Windscribe opublikował wreszcie aplikację na tvOS, na kilka miesięcy po konkurencji.
Korzystaliśmy z niej przez jakiś czas, ale niestety design okazał się rozczarowujący.
Tekst i elementy interfejsu użytkownika są nieproporcjonalnie duże, co sprawia, że interfejs bardziej przypomina powiększoną wersję aplikacji na iOS, a nie opcję stworzoną specjalnie dla telewizorów. Nawigacja jest niepotrzebnie skomplikowana, zwłaszcza jeśli (tak jak my) masz starszego, wrażliwego na dotyk pilota Apple TV.

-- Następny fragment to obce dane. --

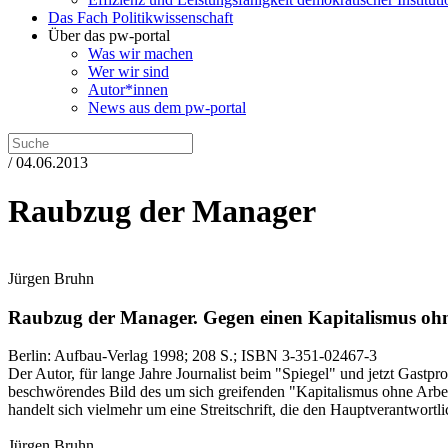
Das Fach Politikwissenschaft
Über das pw-portal
Was wir machen
Wer wir sind
Autor*innen
News aus dem pw-portal
/ 04.06.2013
Raubzug der Manager
Jürgen Bruhn
Raubzug der Manager.
Gegen einen Kapitalismus ohn
Berlin:
Aufbau-Verlag
1998
; 208 S.
; ISBN 3-351-02467-3
Der Autor, für lange Jahre Journalist beim "Spiegel" und jetzt Gastprof
beschwörendes Bild des um sich greifenden "Kapitalismus ohne Arbeit
handelt sich vielmehr um eine Streitschrift, die den Hauptverantwortlic
Jürgen Bruhn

Przykładowo, darmowe serwery są pomieszane z płatnymi, co zmusza do przewijania długiej listy, aby znaleźć te bezpłatne. Konkurencyjne VPN-y, takie jak PrivadoVPN oferują sprawniejszą obsługę dzięki osobnym kartom dla darmowych i płatnych serwerów.

Aplikacja Windscribe na tvOS bywa trudna w obsłudze.

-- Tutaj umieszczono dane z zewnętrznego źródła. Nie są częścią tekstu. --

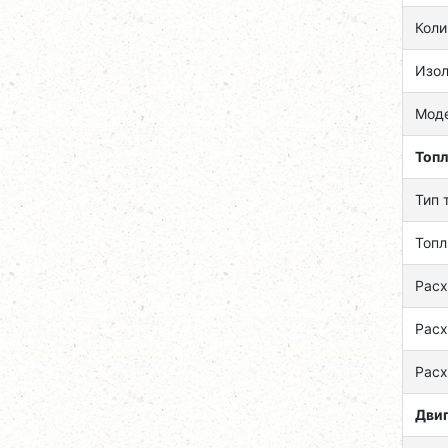
Коли
Изо
Мод
Топл
Тип 
Топл
Расх
Расх
Расх
Дви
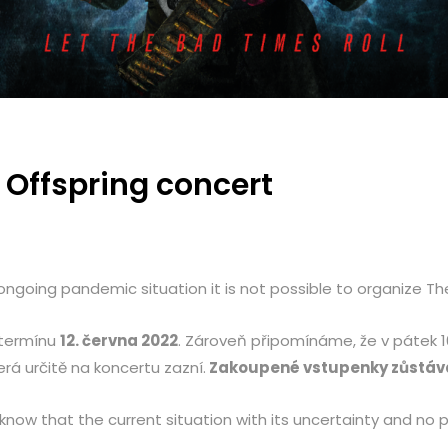
Offspring concert
ngoing pandemic situation it is not possible to organize Th
termínu
12. června 2022
. Zároveň připomínáme, že v pátek 1
rá určitě na koncertu zazní.
Zakoupené vstupenky zůstávaj
w that the current situation with its uncertainty and no possi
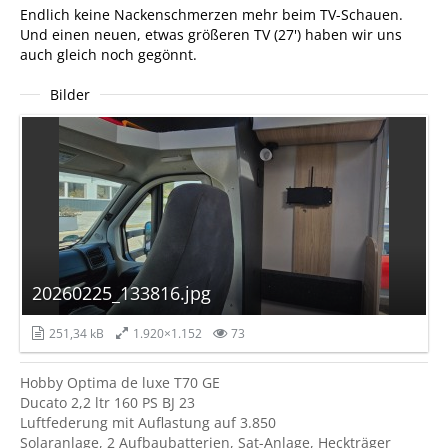
Endlich keine Nackenschmerzen mehr beim TV-Schauen.
Und einen neuen, etwas größeren TV (27') haben wir uns
auch gleich noch gegönnt.
Bilder
20260225_133816.jpg
251,34 kB
1.920×1.152
73
Hobby Optima de luxe T70 GE
Ducato 2,2 ltr 160 PS BJ 23
Luftfederung mit Auflastung auf 3.850
Solaranlage, 2 Aufbaubatterien, Sat-Anlage, Heckträger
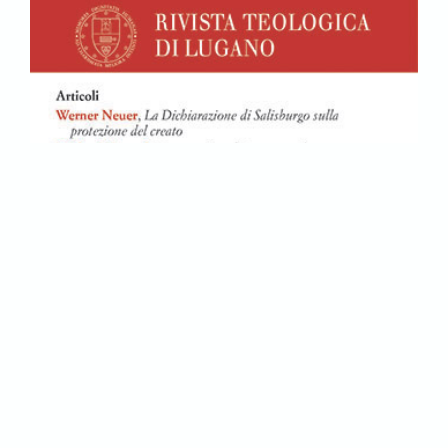
Tags:
RUSSIA CRISTIANA
SCALFI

Mimo pewnych braków w praktyce funkcjonalność oprogramowania ma większe znaczenie niż jego design. Po zakończeniu konfiguracji interakcje z aplikacją są minimalne, a jej niezrównana zdolność do odblokowywania platform streamingowych wystarczająco równoważy problemy z designem.